Methodology
1) Difference-in-Differences (DiD)
When we have data from both before and after an intervention and want to isolate the impact of the intervention from general trends, one common method is Difference-in-Differences. DID is widely used in policy evaluations.
The idea is to use another city as a control group to estimate the counterfactual—what would have happened in Incheon if the policy had not been implemented.
Specifically, the DID estimator imputes Incheon's post-policy birth rate as the pre-policy birth rate plus a growth factor, which we estimate using the control city.
But this relies on a key assumption: that pre-treatment trends in both cities are similar.
If Incheon’s trend was already different before the policy, the DiD estimate may be biased.
So, to check this, we can plot past birth rate trends.
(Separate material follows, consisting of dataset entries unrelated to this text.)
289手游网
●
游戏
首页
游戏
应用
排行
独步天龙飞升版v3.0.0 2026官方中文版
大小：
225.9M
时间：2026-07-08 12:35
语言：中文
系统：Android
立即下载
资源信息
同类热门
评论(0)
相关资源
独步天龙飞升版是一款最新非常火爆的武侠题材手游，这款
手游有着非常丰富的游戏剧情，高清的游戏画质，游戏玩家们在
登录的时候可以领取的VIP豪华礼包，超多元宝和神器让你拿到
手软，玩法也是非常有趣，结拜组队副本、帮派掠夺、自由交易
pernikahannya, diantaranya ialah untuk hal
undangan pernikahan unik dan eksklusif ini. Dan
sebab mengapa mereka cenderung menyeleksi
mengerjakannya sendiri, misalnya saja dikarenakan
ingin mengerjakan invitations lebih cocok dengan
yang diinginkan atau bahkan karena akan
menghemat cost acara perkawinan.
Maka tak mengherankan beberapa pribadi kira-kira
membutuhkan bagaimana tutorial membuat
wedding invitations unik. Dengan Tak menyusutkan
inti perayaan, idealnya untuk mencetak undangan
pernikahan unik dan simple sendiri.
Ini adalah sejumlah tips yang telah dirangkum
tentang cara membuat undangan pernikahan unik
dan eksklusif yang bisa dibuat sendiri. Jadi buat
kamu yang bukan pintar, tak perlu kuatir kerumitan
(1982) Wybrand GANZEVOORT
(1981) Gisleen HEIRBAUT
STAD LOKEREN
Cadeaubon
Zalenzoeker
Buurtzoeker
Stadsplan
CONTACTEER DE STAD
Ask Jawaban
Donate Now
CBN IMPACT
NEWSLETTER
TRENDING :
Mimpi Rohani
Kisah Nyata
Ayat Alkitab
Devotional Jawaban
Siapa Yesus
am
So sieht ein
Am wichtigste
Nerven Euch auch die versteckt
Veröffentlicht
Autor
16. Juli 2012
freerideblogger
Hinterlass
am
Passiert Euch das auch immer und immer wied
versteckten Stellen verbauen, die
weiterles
If the trends don’t align, it means DiD is not a reliable method in this case.
2) Synthetic Control (SC)
To address this problem, we use Synthetic Control, another powerful causal inference method.
Instead of using just one control city, we build a synthetic version of Incheon by combining several other cities.
This synthetic control closely follows Incheon’s birth rate trend before the intervention.
We then compare Incheon’s actual trend to the synthetic one after the policy is introduced.
The gap between the two reflects the treatment effect.
This method allows more flexibility than DiD.
The effect doesn’t have to appear immediately—it can change over time.
And the combination of cities often gives us a more accurate counterfactual than any single city alone.
3) Synthetic-Diff-in-Diff (SDID)
Synthetic Difference-in-Differences, combines the strengths of both DiD and SC.
Like SC, SDID works even when pre-treatment trends are not parallel.
And like DiD, it uses fixed effects for units and time, which helps reduce estimation variance.
SDID also introduces several new features:
It adds an L2 penalty during optimization, which spreads the unit weights more evenly across cities.
It also includes time weights, which are not present in either DID or SC.
Together, these features make SDID more robust in estimating treatment effects.
4) Inference: placebo test
To test whether the estimated effect is statistically significant, we use a placebo test based on Fisher’s exact framework.
We simulate ‘placebo effects’ by pretending control units received the treatment.
We then compare Incheon’s estimated effect to these placebo effects.
If Incheon’s effect is larger than most placebo estimates, we consider the result statistically significant.
We also construct confidence intervals using placebo variance estimation.
We repeatedly run placebo tests, each time pretending a different control unit was treated.
Then we use SDID to estimate those placebo treatment effects.
This process gives us a distribution of effects under the null hypothesis, which we use for inference.